On Friday, Israel announced plans to build more than 1,800 new settler homes in the West Bank and East Jerusalem, settlement watchdog Peace Now said.
“The Islamic Republic of Iran strongly condemns the Zionist regime’s decision to continue and expand settlement construction and asks the United Nations as well as legal, international and humanitarian bodies to show serious reaction to these illegal and aggressive moves and stop this trend,” Iranian Foreign Ministry Spokeswoman Marziyeh Afkham said on Sunday.
Afkham underlined that Israel’s new decision to continue settlement activities in the Occupied Territories is assessed as a strong proof of the Zionist regime’s continued aggressions against the oppressed Palestinian nation, and renders all reconciliation plans and moves futile.

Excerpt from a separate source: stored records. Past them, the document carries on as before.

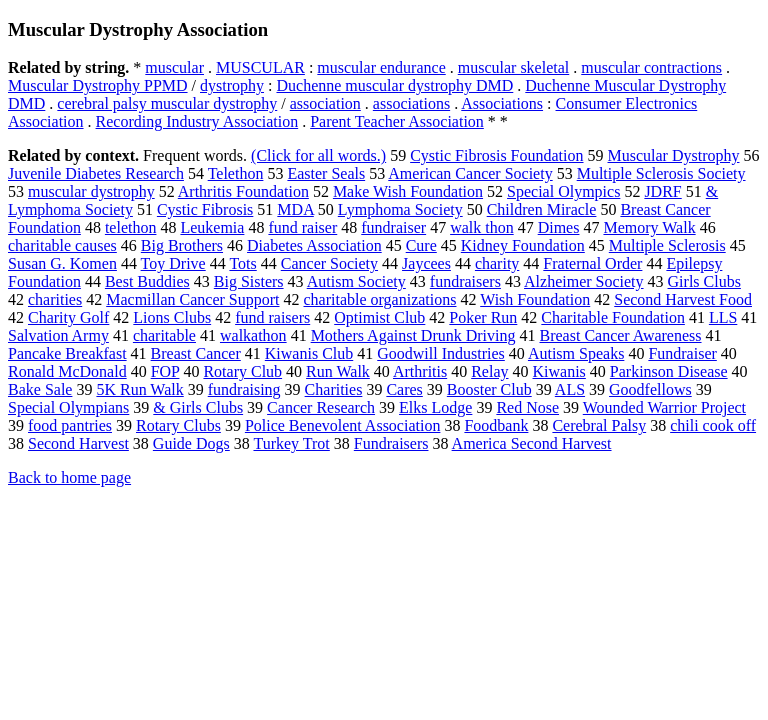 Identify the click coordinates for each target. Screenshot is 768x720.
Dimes (559, 227)
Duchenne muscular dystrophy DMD (394, 85)
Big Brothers (182, 245)
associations (411, 103)
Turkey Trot (291, 443)
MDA (295, 209)
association (325, 103)
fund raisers (272, 317)
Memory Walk (649, 227)
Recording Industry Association (197, 121)
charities (55, 299)
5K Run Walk (139, 389)
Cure (421, 245)
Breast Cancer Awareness (621, 335)
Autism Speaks (576, 353)
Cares (404, 389)
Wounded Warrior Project (664, 407)
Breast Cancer (196, 353)
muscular (174, 67)
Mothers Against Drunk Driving (413, 335)
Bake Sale (40, 389)
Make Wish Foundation (408, 191)
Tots (242, 263)
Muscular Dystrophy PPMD (98, 85)
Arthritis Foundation (243, 191)
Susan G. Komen (62, 263)
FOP (165, 371)
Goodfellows (650, 389)
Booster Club (489, 389)
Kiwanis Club (309, 353)
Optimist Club (379, 317)
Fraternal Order (592, 263)
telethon (131, 227)
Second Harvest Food (683, 299)
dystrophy (232, 85)
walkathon (253, 335)
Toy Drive (173, 263)
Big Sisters (249, 281)
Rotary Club (242, 371)
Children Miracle (542, 209)
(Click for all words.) (318, 155)
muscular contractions (651, 67)
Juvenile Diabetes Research (96, 173)
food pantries (70, 425)
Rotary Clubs (178, 425)
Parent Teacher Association (397, 121)
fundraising (244, 389)
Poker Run (483, 317)
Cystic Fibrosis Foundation (496, 155)
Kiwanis (559, 371)
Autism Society (356, 281)
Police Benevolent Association (343, 425)
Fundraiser (682, 353)
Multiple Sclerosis (667, 245)
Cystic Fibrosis (205, 209)
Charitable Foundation (613, 317)
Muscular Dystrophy (674, 155)
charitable (164, 335)
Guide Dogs (191, 443)
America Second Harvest (532, 443)
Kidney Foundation (523, 245)
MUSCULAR (260, 67)
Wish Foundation (535, 299)
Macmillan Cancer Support (192, 299)
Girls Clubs (704, 281)
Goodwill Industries (441, 353)
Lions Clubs (172, 317)
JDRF (662, 191)
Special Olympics (563, 191)
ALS (570, 389)
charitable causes (62, 245)
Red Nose (527, 407)
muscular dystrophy (91, 191)
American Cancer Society (470, 173)
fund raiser (302, 227)
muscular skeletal (514, 67)
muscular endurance (381, 67)
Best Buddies (147, 281)
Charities (334, 389)
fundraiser (393, 227)
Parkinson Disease (669, 371)
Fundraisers (391, 443)
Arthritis (420, 371)
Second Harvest (78, 443)
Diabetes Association (314, 245)
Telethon (236, 173)
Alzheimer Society (584, 281)
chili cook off (713, 425)
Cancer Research (321, 407)
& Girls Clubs (198, 407)
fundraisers (465, 281)
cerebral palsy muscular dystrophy (167, 103)
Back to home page (69, 477)
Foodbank (496, 425)
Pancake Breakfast (67, 353)
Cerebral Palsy (599, 425)
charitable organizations (380, 299)
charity (497, 263)
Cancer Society (329, 263)
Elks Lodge (435, 407)
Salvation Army (58, 335)
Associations (502, 103)
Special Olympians (68, 407)
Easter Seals (326, 173)
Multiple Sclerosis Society (661, 173)
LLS (723, 317)
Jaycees (426, 263)
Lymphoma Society (400, 209)
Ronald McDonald (67, 371)
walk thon (482, 227)
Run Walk (338, 371)
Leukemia (212, 227)
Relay (489, 371)
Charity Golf (68, 317) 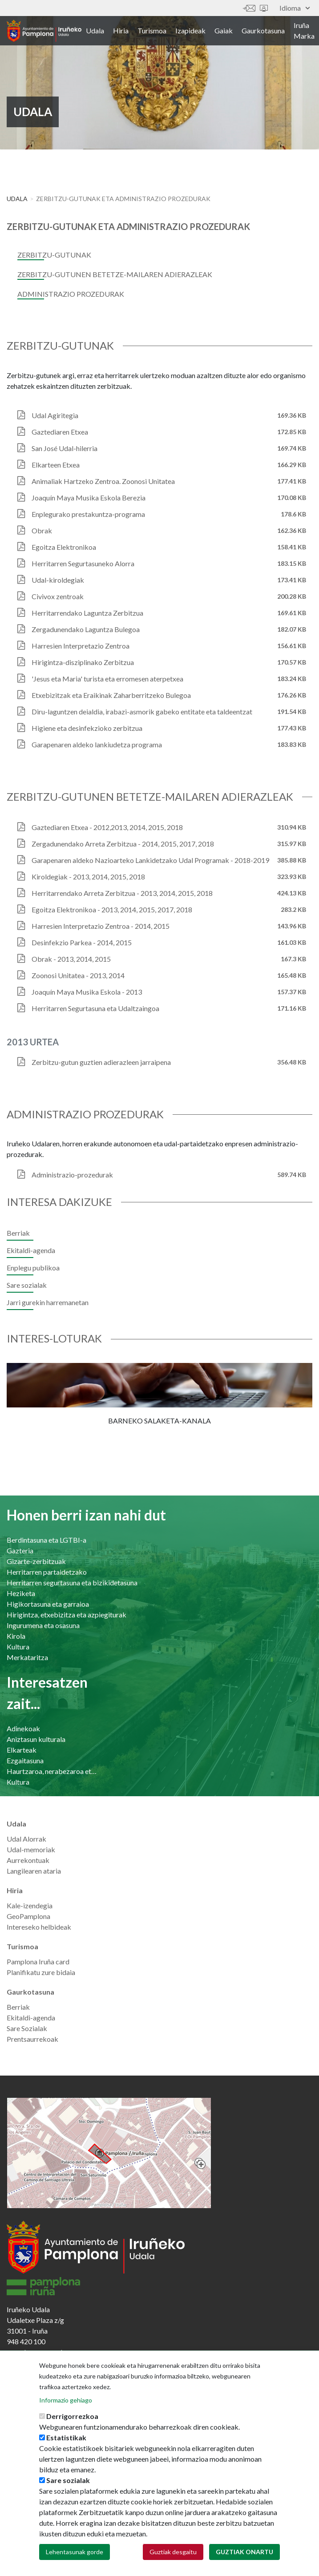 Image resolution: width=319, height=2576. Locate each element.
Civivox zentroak (58, 596)
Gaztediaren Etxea (60, 431)
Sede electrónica (264, 8)
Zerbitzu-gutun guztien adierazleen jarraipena (101, 1062)
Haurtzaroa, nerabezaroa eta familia (52, 1771)
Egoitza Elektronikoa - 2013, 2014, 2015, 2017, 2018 (112, 909)
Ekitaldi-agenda (31, 1250)
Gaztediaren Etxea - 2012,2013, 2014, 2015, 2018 (107, 827)
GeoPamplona (28, 1916)
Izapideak (190, 30)
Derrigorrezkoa (72, 2416)
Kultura (18, 1646)
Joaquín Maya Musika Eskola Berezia (88, 497)
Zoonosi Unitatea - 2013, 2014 (78, 975)
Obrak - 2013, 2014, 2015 (71, 959)
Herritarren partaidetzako (47, 1572)
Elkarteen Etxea (56, 464)
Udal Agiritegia (55, 415)
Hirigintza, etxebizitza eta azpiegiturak (66, 1614)
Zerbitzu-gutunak (54, 254)
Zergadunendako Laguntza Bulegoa (86, 629)
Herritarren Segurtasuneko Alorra (83, 563)
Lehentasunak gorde (74, 2552)
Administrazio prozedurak (70, 294)
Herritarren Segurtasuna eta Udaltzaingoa (95, 1008)
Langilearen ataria (34, 1870)
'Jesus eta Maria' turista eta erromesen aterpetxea (107, 678)
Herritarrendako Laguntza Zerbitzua (87, 613)
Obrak (42, 530)
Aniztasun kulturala (36, 1739)
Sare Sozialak (27, 2028)
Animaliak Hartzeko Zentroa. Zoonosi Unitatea (103, 481)
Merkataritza (27, 1657)
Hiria (121, 30)
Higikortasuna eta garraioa (48, 1604)
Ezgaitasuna (25, 1760)
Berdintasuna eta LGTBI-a (46, 1540)
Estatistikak (66, 2437)
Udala (95, 30)
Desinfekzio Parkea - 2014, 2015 (82, 942)
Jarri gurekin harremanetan (48, 1302)
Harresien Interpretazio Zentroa (80, 645)
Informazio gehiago (65, 2400)
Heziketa (21, 1593)
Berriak (18, 1233)
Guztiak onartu (244, 2552)
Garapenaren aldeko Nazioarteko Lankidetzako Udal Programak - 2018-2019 (150, 860)
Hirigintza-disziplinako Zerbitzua (83, 662)
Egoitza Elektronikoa (64, 547)
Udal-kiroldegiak (58, 580)
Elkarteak (21, 1750)
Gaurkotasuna (263, 30)
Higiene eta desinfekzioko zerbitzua (87, 728)
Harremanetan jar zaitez (249, 8)
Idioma (294, 8)
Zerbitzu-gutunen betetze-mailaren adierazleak (114, 274)
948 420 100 (26, 2341)
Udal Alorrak (26, 1838)
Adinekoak (23, 1728)
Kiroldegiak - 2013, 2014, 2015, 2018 (88, 876)
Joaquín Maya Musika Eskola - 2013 (87, 992)
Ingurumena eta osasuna (43, 1625)
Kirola (16, 1636)
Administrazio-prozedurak (72, 1174)
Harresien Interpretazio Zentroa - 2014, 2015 (101, 926)
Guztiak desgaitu (173, 2552)
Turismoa (151, 30)
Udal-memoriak (31, 1849)
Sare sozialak (27, 1285)
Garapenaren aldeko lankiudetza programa (97, 744)
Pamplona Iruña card (38, 1961)
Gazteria (20, 1550)
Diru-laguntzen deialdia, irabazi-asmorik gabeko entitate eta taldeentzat (142, 711)
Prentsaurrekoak (32, 2039)
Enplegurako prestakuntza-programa (88, 514)
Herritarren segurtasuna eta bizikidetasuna (72, 1582)
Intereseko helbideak (39, 1927)
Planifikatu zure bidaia (41, 1972)
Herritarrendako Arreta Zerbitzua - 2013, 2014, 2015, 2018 (122, 893)
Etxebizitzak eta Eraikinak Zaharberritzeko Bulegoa (111, 695)
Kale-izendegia (29, 1905)
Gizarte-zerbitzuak (36, 1561)
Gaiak (223, 30)
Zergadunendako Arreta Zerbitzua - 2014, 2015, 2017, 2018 (123, 843)
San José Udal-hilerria (64, 448)
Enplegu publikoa (33, 1267)
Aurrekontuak (28, 1860) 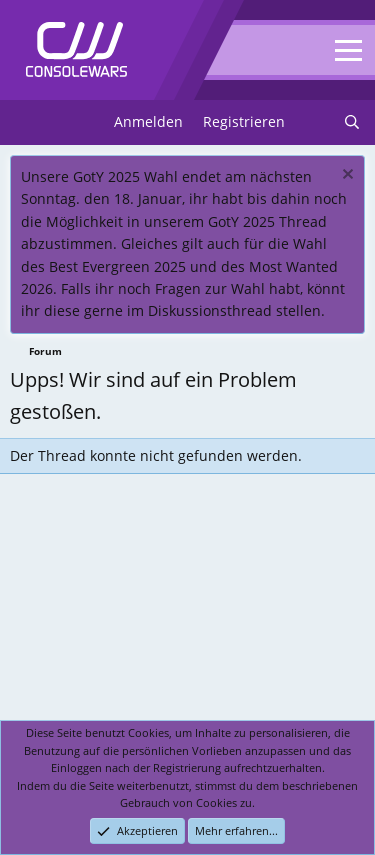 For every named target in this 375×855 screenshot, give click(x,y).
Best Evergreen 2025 (117, 266)
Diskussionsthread (210, 310)
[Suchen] (352, 122)
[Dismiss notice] (345, 176)
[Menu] (27, 123)
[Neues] (314, 122)
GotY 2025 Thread (267, 221) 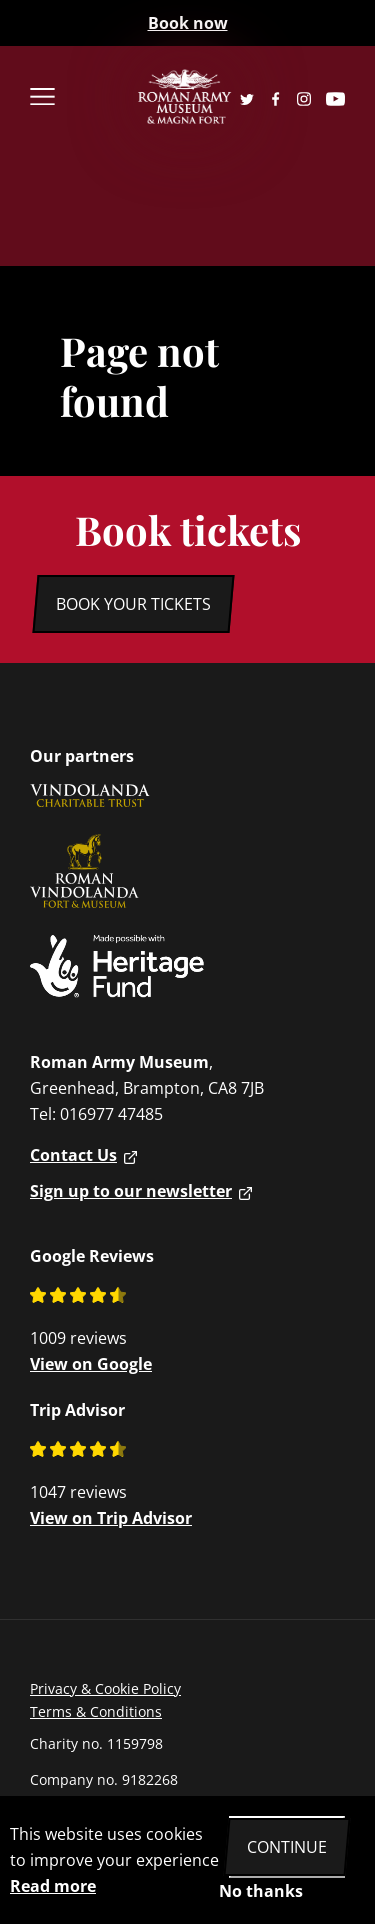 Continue (287, 1847)
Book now (188, 23)
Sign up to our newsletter (131, 1191)
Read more (53, 1886)
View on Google (91, 1364)
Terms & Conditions (96, 1711)
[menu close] (67, 98)
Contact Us (73, 1155)
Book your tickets (133, 604)
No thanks (261, 1891)
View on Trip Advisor (111, 1518)
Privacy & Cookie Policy (105, 1688)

Peace Now Spokesman Lior Amihai said “the housing ministry announced the plans for 1,076 units in annexed East Jerusalem and 801 in the occupied West Bank”.
"Many of the units will be built in existing settlements such as Efrat and Ariel in the West Bank, and Ramat Shlomo, Ramot and Pisgat Zeev in East Jerusalem," he said.
The report comes a week after US Secretary of State John Kerry visited the region in his latest effort to push Israeli and Palestinian leaders towards an elusive peace deal.
Israeli settlement building on occupied Palestinian territory is a key sticking point, and derailed the last round of direct talks in 2010.
More than half a million Israelis live in over 120 illegal settlements built since Israel’s occupation of the Palestinian territories of the West Bank and East al-Quds in 1967.
The United Nations and most countries regard the Israeli settlements as illegal because the territories were captured by Israel in a war in 1967 and are hence subject to the Geneva Conventions, which forbids construction on occupied lands.